Racism has also been prevalent in Major League Baseball. One recent example occurred in April 2019 when former Chicago Cubs’ pitcher Carl Edwards Jr. had racist messages sent to him on Instagram. In a statement, Cubs’ president Theo Epstein vehemently condemned the context of the messages and supported Major League Baseballs’ goal to investigate and identify the culprits. He further went on to say, “In a sport that celebrates diversity and unites people from all backgrounds, we are appalled anyone claiming to be a fan would send divisive and bigoted insults to a player. Whether spoken, posted or published, this type of reprehensible language and views cannot be tolerated in our game or society.” This is not the first time coloured baseball players have endured racism. Former Baltimore Orioles Adam Jones was subjected to racial taunts and, bags of peanuts were thrown at him in 2017.

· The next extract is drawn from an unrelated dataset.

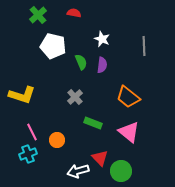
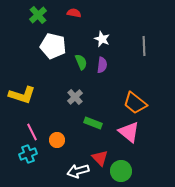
orange trapezoid: moved 7 px right, 6 px down
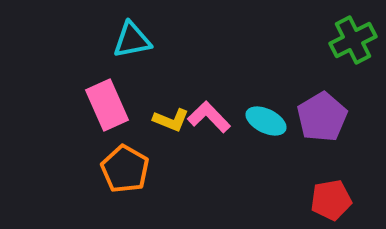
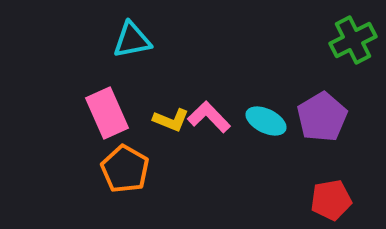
pink rectangle: moved 8 px down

Eventually, there comes a point when sports need to be put on the side and humanity needs to shine through.
Outlook Moving Forward
The rhetoric moving forward is to understand whether or not punishment is deserved for racist behaviour. Is there punishment? Should there be punishment? Raheem Sterling said in an interview with The Guardian, “It’s about speaking [about] what you’ve experienced […] [s]ome people probably shied away from that but I’m a person when I do feel that something’s not quite right, I want to speak about it. If more players speak out, then the better it will be.”
He further added the importance of continuing to play and bring about an awareness should spark people in higher places to do their jobs.
I had this debate with a friend a few weeks back and I remember telling her that I’ve come to a crossroads when standing up against a racist person. My entire body wants me to react but just like any regular bully, they bait you to react. Therefore, over the years, I do not believe in arguing, but rather talking about my experiences and sharing with people who will respect you and actively support your endeavour of fighting against racism.
I hope that we can stand together and battle against racial, cultural, and ethnic profiling in all facets of daily life. Fighting against racism goes far beyond a stadium. It’s a human right not to be marginalized based on skin, gender, race, culture, or creed.